§ RECORDS SHOWN:
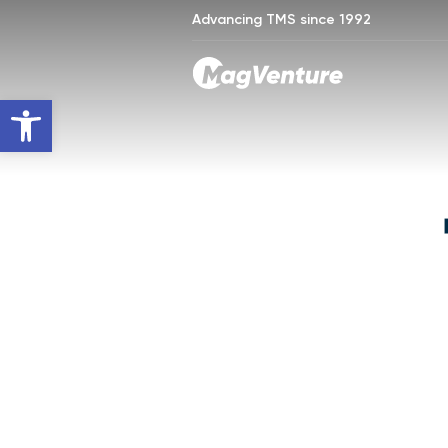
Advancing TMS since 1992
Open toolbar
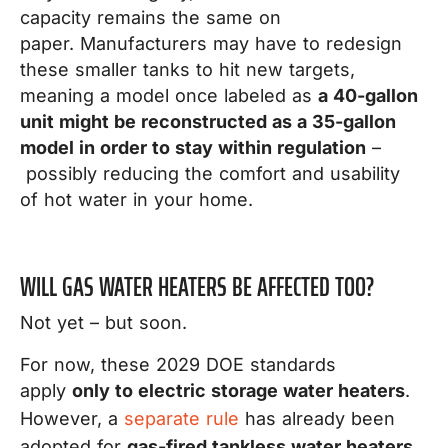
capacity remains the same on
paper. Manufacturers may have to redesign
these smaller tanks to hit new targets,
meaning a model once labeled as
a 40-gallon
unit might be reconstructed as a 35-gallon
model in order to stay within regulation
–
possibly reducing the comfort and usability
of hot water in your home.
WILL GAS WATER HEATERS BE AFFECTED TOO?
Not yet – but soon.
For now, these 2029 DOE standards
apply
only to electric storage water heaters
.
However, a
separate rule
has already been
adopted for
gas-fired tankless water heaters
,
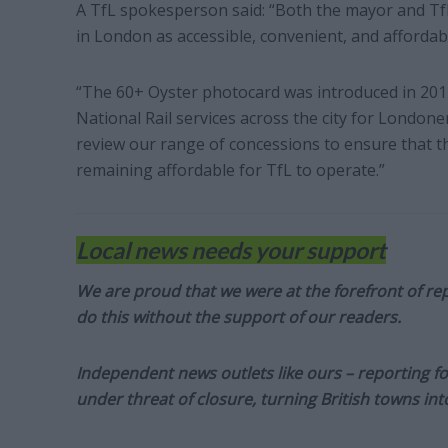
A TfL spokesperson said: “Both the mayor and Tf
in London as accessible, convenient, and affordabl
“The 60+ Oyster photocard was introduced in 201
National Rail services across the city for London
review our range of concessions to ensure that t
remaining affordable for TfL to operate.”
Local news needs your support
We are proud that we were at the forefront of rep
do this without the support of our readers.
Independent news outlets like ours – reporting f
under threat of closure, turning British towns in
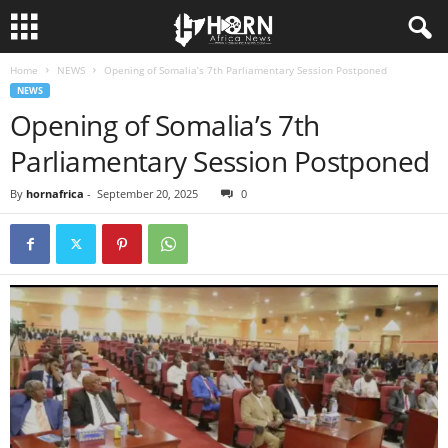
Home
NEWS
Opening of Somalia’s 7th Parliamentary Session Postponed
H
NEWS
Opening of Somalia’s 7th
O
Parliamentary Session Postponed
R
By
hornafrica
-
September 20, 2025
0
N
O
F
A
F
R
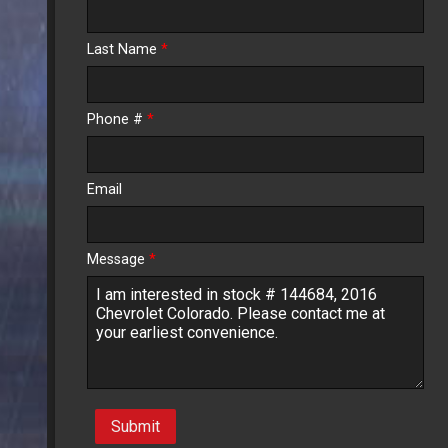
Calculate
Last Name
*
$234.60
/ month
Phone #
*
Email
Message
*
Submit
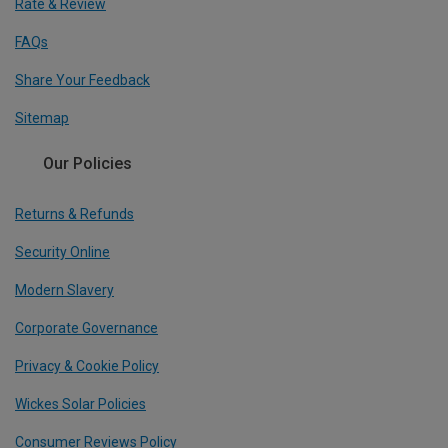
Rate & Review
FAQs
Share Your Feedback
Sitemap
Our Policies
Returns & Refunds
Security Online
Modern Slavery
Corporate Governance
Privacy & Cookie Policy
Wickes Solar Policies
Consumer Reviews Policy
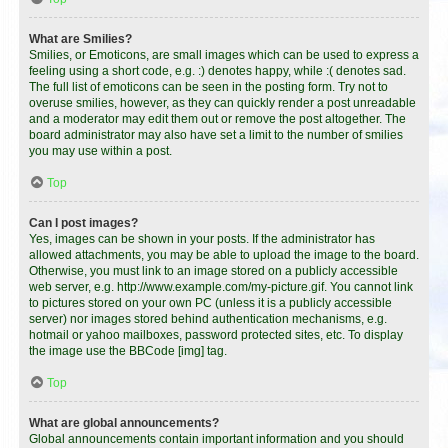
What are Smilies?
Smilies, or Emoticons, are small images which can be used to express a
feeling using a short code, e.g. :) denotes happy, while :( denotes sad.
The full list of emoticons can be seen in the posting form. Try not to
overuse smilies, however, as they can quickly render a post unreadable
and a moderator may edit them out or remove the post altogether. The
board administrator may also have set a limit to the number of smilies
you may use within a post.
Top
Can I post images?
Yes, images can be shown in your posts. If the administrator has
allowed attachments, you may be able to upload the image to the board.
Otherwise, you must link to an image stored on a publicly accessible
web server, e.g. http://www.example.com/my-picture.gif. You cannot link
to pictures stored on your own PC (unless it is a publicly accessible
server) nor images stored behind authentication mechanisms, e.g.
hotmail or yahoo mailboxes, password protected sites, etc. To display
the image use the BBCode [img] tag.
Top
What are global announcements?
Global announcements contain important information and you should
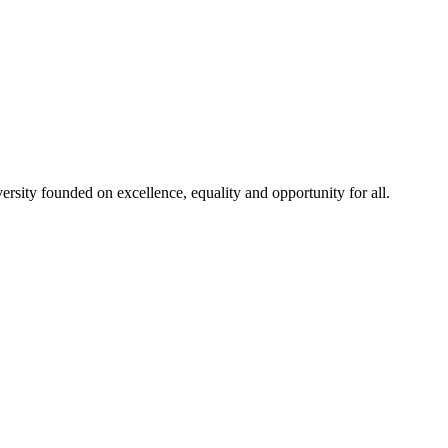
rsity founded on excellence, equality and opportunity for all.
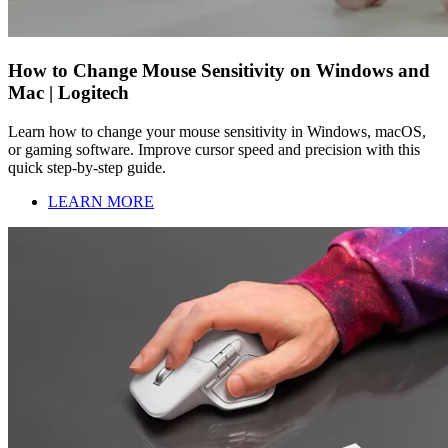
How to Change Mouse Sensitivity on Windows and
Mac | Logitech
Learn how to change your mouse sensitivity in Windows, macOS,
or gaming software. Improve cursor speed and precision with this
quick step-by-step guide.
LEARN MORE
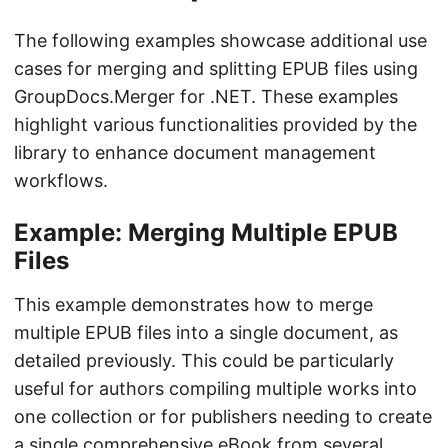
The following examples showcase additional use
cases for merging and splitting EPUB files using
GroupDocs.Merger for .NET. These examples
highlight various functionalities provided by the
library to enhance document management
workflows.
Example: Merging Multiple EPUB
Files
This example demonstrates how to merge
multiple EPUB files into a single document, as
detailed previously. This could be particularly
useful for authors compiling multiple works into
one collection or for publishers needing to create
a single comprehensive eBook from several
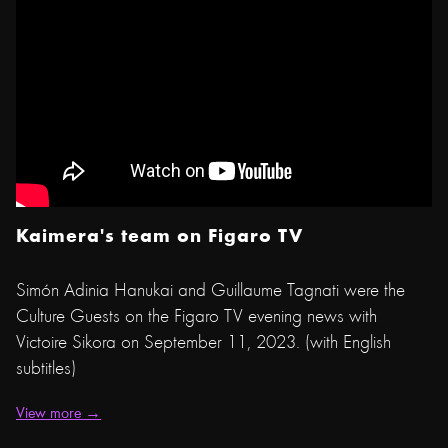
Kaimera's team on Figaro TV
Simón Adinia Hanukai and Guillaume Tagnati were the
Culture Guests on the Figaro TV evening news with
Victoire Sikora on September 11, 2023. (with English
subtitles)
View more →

---

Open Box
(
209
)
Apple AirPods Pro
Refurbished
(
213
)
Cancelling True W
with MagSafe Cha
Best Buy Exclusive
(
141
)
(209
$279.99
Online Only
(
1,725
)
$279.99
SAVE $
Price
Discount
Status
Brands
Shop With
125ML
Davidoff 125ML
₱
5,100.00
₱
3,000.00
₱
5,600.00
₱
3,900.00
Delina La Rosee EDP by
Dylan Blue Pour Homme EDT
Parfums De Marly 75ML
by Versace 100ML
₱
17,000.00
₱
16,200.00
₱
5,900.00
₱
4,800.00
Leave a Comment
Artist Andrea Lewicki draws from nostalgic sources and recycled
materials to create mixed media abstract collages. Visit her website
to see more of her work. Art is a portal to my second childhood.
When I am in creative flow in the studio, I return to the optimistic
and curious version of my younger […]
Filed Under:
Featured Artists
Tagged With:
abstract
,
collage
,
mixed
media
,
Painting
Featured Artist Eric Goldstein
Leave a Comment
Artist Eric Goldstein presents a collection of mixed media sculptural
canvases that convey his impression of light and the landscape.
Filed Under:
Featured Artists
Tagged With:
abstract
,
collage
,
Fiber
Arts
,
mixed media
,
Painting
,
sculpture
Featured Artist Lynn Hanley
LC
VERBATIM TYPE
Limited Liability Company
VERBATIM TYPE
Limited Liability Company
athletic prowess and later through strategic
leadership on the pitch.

§ ABOUT THIS EXERCISE: Your answer must be the exact lines from the records above, from the one containing "Advancing TMS since 1992" through the one containing "Local news needs your support", both included, with every picture left out.

§ EXPECTED OUTPUT:
Advancing TMS since 1992
Open toolbar
capacity remains the same on
paper. Manufacturers may have to redesign
these smaller tanks to hit new targets,
meaning a model once labeled as
a 40-gallon
unit might be reconstructed as a 35-gallon
model in order to stay within regulation
–
possibly reducing the comfort and usability
of hot water in your home.
WILL GAS WATER HEATERS BE AFFECTED TOO?
Not yet – but soon.
For now, these 2029 DOE standards
apply
only to electric storage water heaters
.
However, a
separate rule
has already been
adopted for
gas-fired tankless water heaters
,
A TfL spokesperson said: “Both the mayor and Tf
in London as accessible, convenient, and affordabl
“The 60+ Oyster photocard was introduced in 201
National Rail services across the city for London
review our range of concessions to ensure that t
remaining affordable for TfL to operate.”
Local news needs your support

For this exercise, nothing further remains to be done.